REQUIRED WORK. Copy, from the data below, every line that has "Electric" in it.

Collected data
= = = = =
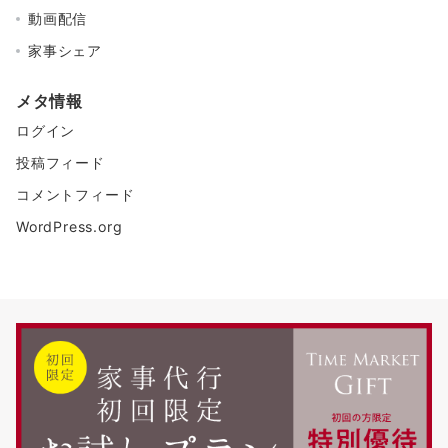
動画配信
家事シェア
メタ情報
ログイン
投稿フィード
コメントフィード
WordPress.org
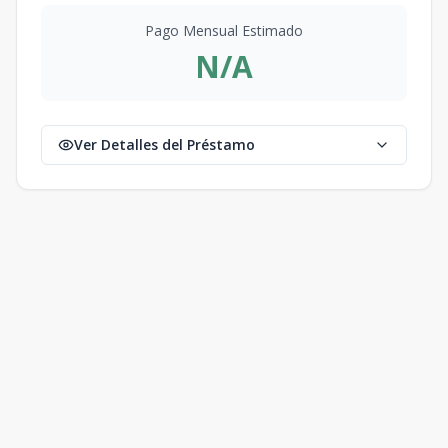
Pago Mensual Estimado
N/A
Ver Detalles del Préstamo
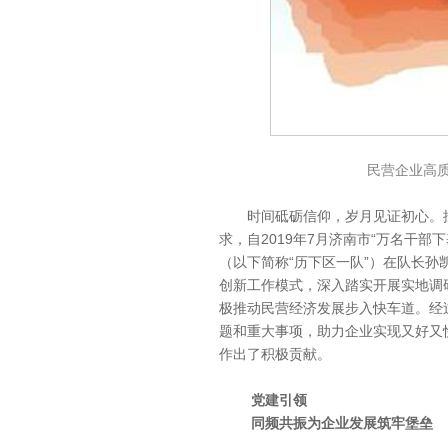
民营企业高
时间砥砺信仰，岁月见证初心。按
求，自2019年7月济南市“万名干
（以下简称“历下区一队”）在队长
创新工作模式，深入踏实开展实地调
极推动民营经济发展步入快车道。经
题和重大事项，助力企业实现又好又
作出了积极贡献。
党建引领
同频共振为企业发展筑牢堡垒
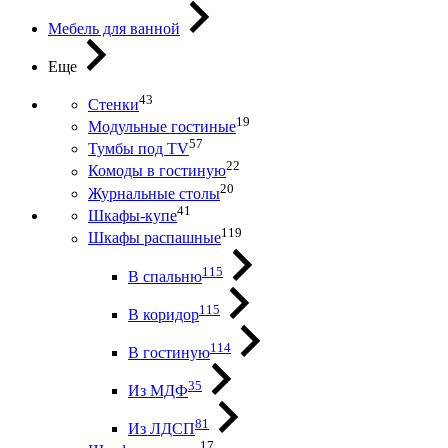
Мебель для ванной
Еще
43
Стенки
19
Модульные гостиные
57
Тумбы под ТV
22
Комоды в гостиную
20
Журнальные столы
41
Шкафы-купе
119
Шкафы распашные
115
В спальню
115
В коридор
114
В гостиную
35
Из МДФ
81
Из ЛДСП
17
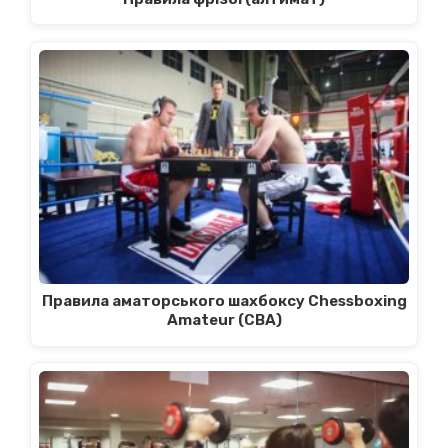
Правила аматорського шахбоксу Chessboxing
Amateur (CBA)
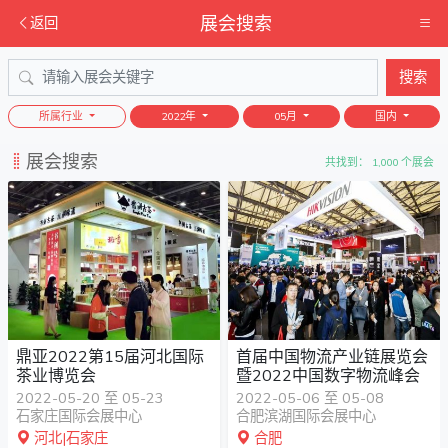
展会搜索
返回
搜索
所属行业
2022年
05月
国内
展会搜索
共找到： 1,000 个展会
鼎亚2022第15届河北国际
首届中国物流产业链展览会
茶业博览会
暨2022中国数字物流峰会
2022-05-20 至 05-23
2022-05-06 至 05-08
石家庄国际会展中心
合肥滨湖国际会展中心
河北|石家庄
合肥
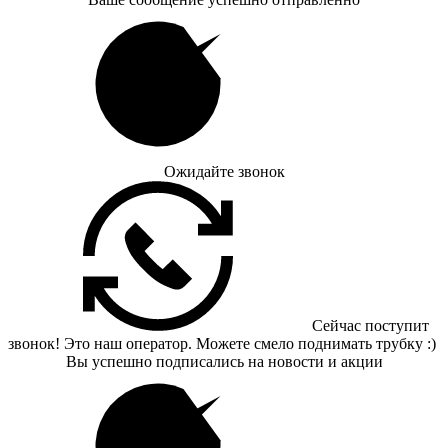
Ожидайте звонок
Сейчас поступит
звонок! Это наш оператор. Можете смело поднимать трубку :)
Вы успешно подписались на новости и акции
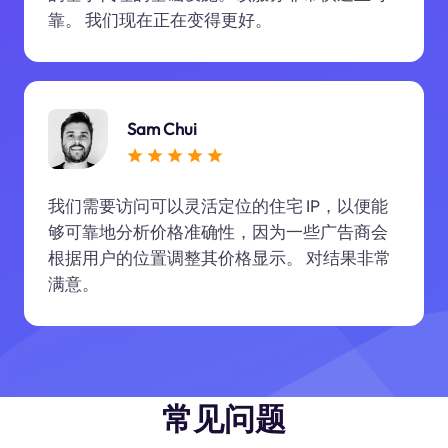
靠。 我们现在正在变得更好。
Sam Chui
我们需要访问可以灵活定位的住宅 IP，以便能
够可靠地分析价格准确性，因为一些广告商会
根据用户的位置调整其价格显示。 对结果非常
满意。
常见问题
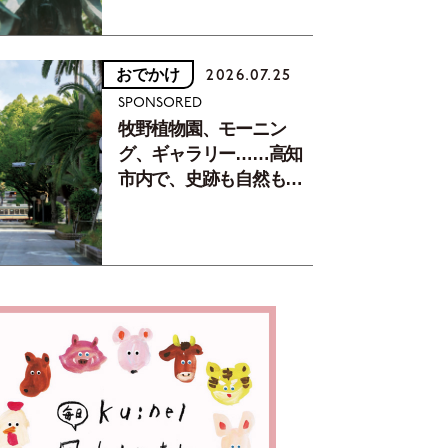
おでかけ
2026.07.25
SPONSORED
牧野植物園、モーニン
グ、ギャラリー……高知
市内で、史跡も自然もグ
ルメも楽しみ尽くす！
【地元の本屋さんとつく
った町歩きガイド／高知
編Part1】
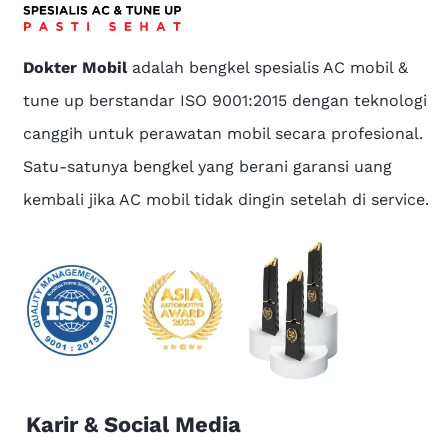
Dokter Mobil
adalah bengkel spesialis AC mobil &
tune up berstandar ISO 9001:2015 dengan teknologi
canggih untuk perawatan mobil secara profesional.
Satu-satunya bengkel yang berani garansi uang
kembali jika AC mobil tidak dingin setelah di service.
Karir & Social Media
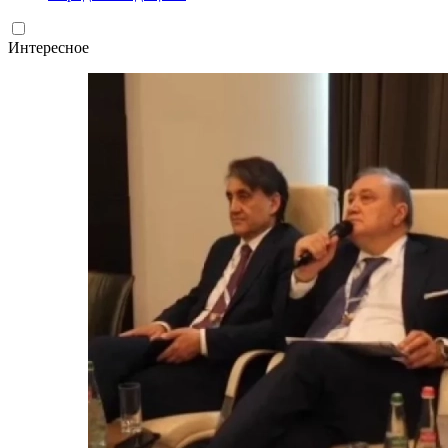
Интересное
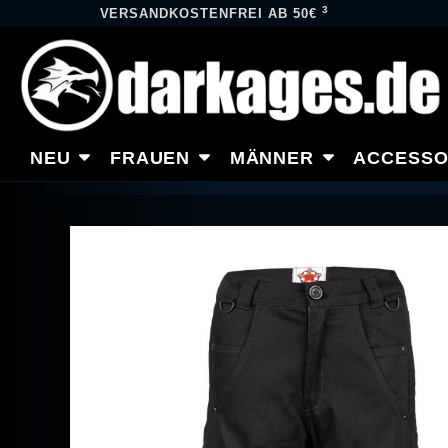
3
VERSANDKOSTENFREI AB 50€
NEU
FRAUEN
MÄNNER
ACCESSO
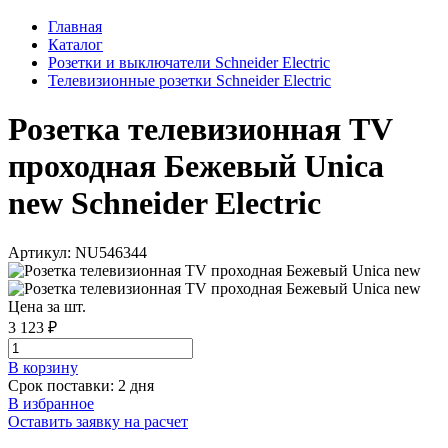
Главная
Каталог
Розетки и выключатели Schneider Electric
Телевизионные розетки Schneider Electric
Розетка телевизионная TV
проходная Бежевый Unica
new Schneider Electric
Артикул: NU546344
Цена за шт.
3 123 ₽
В корзинy
Срок поставки: 2 дня
В избранное
Оставить заявку на расчет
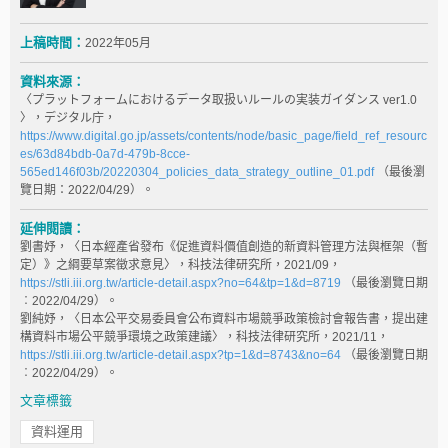
上稿時間：
2022年05月
資料來源：
〈プラットフォームにおけるデータ取扱いルールの実装ガイダンス ver1.0
〉，デジタル庁，
https://www.digital.go.jp/assets/contents/node/basic_page/field_ref_resourc
es/63d84bdb-0a7d-479b-8cce-
565ed146f03b/20220304_policies_data_strategy_outline_01.pdf
（最後瀏
覽日期：2022/04/29）。
延伸閱讀：
劉書妤，〈日本經產省發布《促進資料價值創造的新資料管理方法與框架（暫
定）》之綱要草案徵求意見〉，科技法律研究所，2021/09，
https://stli.iii.org.tw/article-detail.aspx?no=64&tp=1&d=8719
（最後瀏覽日期
︰2022/04/29）。
劉純妤，〈日本公平交易委員會公布資料市場競爭政策檢討會報告書，提出建
構資料市場公平競爭環境之政策建議〉，科技法律研究所，2021/11，
https://stli.iii.org.tw/article-detail.aspx?tp=1&d=8743&no=64
（最後瀏覽日期
︰2022/04/29）。
文章標籤
資料運用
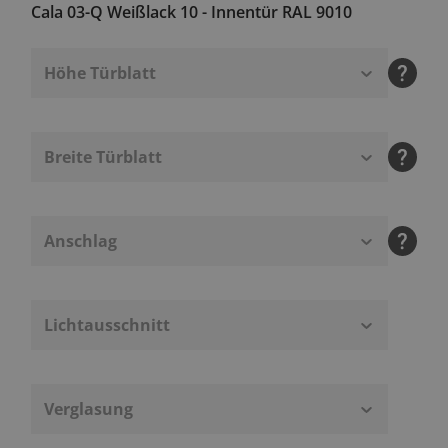
Cala 03-Q Weißlack 10 - Innentür RAL 9010
Höhe Türblatt
Breite Türblatt
Anschlag
Lichtausschnitt
Verglasung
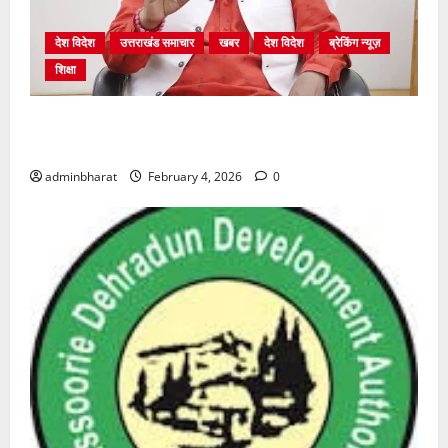
देश विदेश
उत्तराखंड समाचार
खबर
देश विदेश
ब्रेकिंग न्यूज़
शिक्षा
शिक्षा विभाग में चतुर्थ श्रेणी के 2364 पदों पर भर्ती प्रक्रिया
शुरू
adminbharat
February 4, 2026
0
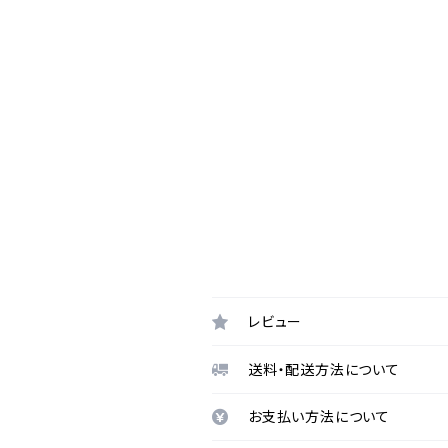
レビュー
送料・配送方法について
お支払い方法について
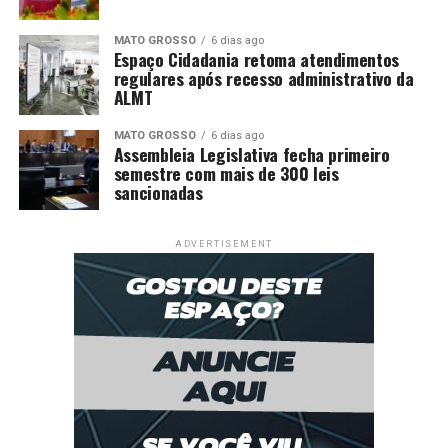
MATO GROSSO
6 dias ago
Espaço Cidadania retoma atendimentos
regulares após recesso administrativo da
ALMT
MATO GROSSO
6 dias ago
Assembleia Legislativa fecha primeiro
semestre com mais de 300 leis
sancionadas
ADVERTISEMENT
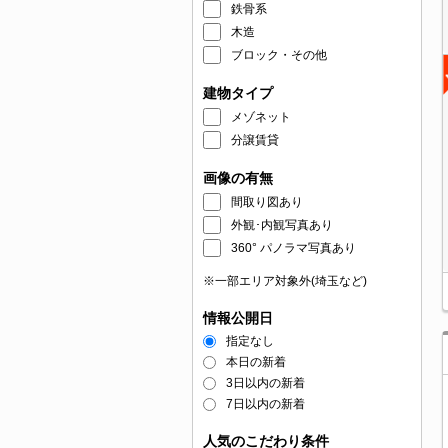
鉄骨系
木造
ブロック・その他
建物タイプ
メゾネット
分譲賃貸
画像の有無
間取り図あり
外観･内観写真あり
360° パノラマ写真あり
※一部エリア対象外(埼玉など)
情報公開日
指定なし
本日の新着
3日以内の新着
7日以内の新着
人気のこだわり条件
= = = = =
EXERCISE SOLUTION.
Розетки и выключатели Schneider Electric
Телевизионные розетки Schneider Electric
new Schneider Electric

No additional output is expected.